Copy from the first line below down to and including the line with "drugem festivalskem večeru". Skip the pictures.
:: Record extracts ::
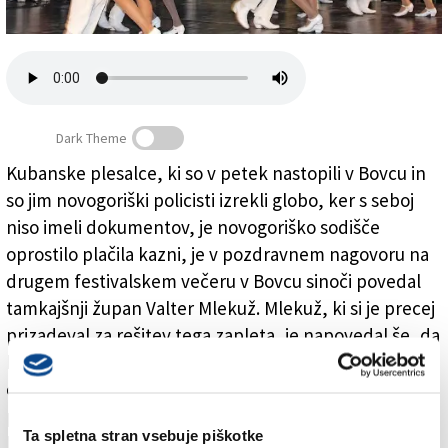
Založnik
Zadruga PD
Naročnine
Dark Theme
Kubanske plesalce, ki so v petek nastopili v Bovcu in
so jim novogoriški policisti izrekli globo, ker s seboj
Sodnik oprostil Kubance
niso imeli dokumentov, je novogoriško sodišče
oprostilo plačila kazni, je v pozdravnem nagovoru na
drugem festivalskem večeru v Bovcu sinoči povedal
tamkajšnji župan Valter Mlekuž. Mlekuž, ki si je precej
prizadeval za rešitev tega zapleta, je napovedal še, da
bo danes sam prevzel dokumente, ki jih je do
odločitve sodišča zadržala policija, in jim jih dostavil
pred zaključnim večerom Festivala src v Italiji. Tako
Ta spletna stran vsebuje piškotke
bodo lahko mladi kubanski plesalci jutri odpotovali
:::
# [Response below]
Založnik
Zadruga PD
Naročnine
Dark Theme
Kubanske plesalce, ki so v petek nastopili v Bovcu in
so jim novogoriški policisti izrekli globo, ker s seboj
Sodnik oprostil Kubance
niso imeli dokumentov, je novogoriško sodišče
oprostilo plačila kazni, je v pozdravnem nagovoru na
drugem festivalskem večeru v Bovcu sinoči povedal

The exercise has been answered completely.